# [Material for this exercise]
□ □ □ □ □ □ □

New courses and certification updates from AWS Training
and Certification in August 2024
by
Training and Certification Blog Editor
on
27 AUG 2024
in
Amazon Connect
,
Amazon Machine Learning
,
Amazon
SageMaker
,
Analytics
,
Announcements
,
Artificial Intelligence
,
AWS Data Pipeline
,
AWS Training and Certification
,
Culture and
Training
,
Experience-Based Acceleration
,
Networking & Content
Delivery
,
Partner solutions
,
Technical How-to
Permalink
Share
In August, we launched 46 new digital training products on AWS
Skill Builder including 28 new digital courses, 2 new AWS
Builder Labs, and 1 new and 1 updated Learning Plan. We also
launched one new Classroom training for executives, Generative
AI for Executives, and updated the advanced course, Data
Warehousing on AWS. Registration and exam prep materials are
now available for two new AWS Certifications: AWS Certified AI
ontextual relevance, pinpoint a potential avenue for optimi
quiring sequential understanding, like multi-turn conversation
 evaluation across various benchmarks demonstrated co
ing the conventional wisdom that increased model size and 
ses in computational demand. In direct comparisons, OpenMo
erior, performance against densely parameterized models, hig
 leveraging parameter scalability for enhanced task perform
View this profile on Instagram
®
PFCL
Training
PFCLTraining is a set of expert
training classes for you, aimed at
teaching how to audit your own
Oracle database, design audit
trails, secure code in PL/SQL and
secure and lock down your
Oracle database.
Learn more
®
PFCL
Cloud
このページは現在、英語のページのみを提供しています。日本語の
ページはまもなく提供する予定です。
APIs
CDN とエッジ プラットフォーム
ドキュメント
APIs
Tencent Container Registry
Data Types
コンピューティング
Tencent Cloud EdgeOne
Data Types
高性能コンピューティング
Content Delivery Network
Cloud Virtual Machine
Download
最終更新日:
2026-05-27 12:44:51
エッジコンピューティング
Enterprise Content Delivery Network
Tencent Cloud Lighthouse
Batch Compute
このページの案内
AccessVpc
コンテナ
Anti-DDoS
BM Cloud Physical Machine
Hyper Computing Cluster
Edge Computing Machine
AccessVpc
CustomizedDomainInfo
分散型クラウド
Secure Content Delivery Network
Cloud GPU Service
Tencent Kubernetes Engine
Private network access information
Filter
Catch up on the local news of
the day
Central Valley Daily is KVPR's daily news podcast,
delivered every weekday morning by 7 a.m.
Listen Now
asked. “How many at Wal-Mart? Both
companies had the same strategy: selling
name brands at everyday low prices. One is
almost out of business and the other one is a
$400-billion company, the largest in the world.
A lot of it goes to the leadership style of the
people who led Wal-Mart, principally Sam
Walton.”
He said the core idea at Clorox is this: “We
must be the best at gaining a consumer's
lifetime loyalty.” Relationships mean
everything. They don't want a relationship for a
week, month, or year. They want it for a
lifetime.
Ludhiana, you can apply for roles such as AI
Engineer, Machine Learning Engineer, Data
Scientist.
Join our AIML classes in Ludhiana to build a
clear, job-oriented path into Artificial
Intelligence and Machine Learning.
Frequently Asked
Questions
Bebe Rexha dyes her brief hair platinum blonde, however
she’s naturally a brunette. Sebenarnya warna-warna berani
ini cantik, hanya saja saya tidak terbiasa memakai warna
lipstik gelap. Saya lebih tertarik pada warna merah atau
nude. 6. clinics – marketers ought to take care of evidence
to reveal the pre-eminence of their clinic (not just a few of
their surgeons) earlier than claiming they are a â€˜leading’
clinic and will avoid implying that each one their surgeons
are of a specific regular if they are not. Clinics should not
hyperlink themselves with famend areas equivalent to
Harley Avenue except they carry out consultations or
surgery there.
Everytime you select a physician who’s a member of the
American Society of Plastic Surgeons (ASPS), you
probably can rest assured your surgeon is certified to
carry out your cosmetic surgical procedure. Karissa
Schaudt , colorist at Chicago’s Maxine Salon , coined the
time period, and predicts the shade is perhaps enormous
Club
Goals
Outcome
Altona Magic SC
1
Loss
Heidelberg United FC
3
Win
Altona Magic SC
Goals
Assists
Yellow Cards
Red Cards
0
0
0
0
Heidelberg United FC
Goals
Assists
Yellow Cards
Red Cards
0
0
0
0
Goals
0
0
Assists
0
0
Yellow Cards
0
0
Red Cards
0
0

□ □ □ □ □ □ □

Return a word-for-word copy of the lines from the beginning of the listing to the line holding "BM Cloud Physical Machine", both kept.

# [Result for this exercise]
New courses and certification updates from AWS Training
and Certification in August 2024
by
Training and Certification Blog Editor
on
27 AUG 2024
in
Amazon Connect
,
Amazon Machine Learning
,
Amazon
SageMaker
,
Analytics
,
Announcements
,
Artificial Intelligence
,
AWS Data Pipeline
,
AWS Training and Certification
,
Culture and
Training
,
Experience-Based Acceleration
,
Networking & Content
Delivery
,
Partner solutions
,
Technical How-to
Permalink
Share
In August, we launched 46 new digital training products on AWS
Skill Builder including 28 new digital courses, 2 new AWS
Builder Labs, and 1 new and 1 updated Learning Plan. We also
launched one new Classroom training for executives, Generative
AI for Executives, and updated the advanced course, Data
Warehousing on AWS. Registration and exam prep materials are
now available for two new AWS Certifications: AWS Certified AI
ontextual relevance, pinpoint a potential avenue for optimi
quiring sequential understanding, like multi-turn conversation
 evaluation across various benchmarks demonstrated co
ing the conventional wisdom that increased model size and 
ses in computational demand. In direct comparisons, OpenMo
erior, performance against densely parameterized models, hig
 leveraging parameter scalability for enhanced task perform
View this profile on Instagram
®
PFCL
Training
PFCLTraining is a set of expert
training classes for you, aimed at
teaching how to audit your own
Oracle database, design audit
trails, secure code in PL/SQL and
secure and lock down your
Oracle database.
Learn more
®
PFCL
Cloud
このページは現在、英語のページのみを提供しています。日本語の
ページはまもなく提供する予定です。
APIs
CDN とエッジ プラットフォーム
ドキュメント
APIs
Tencent Container Registry
Data Types
コンピューティング
Tencent Cloud EdgeOne
Data Types
高性能コンピューティング
Content Delivery Network
Cloud Virtual Machine
Download
最終更新日:
2026-05-27 12:44:51
エッジコンピューティング
Enterprise Content Delivery Network
Tencent Cloud Lighthouse
Batch Compute
このページの案内
AccessVpc
コンテナ
Anti-DDoS
BM Cloud Physical Machine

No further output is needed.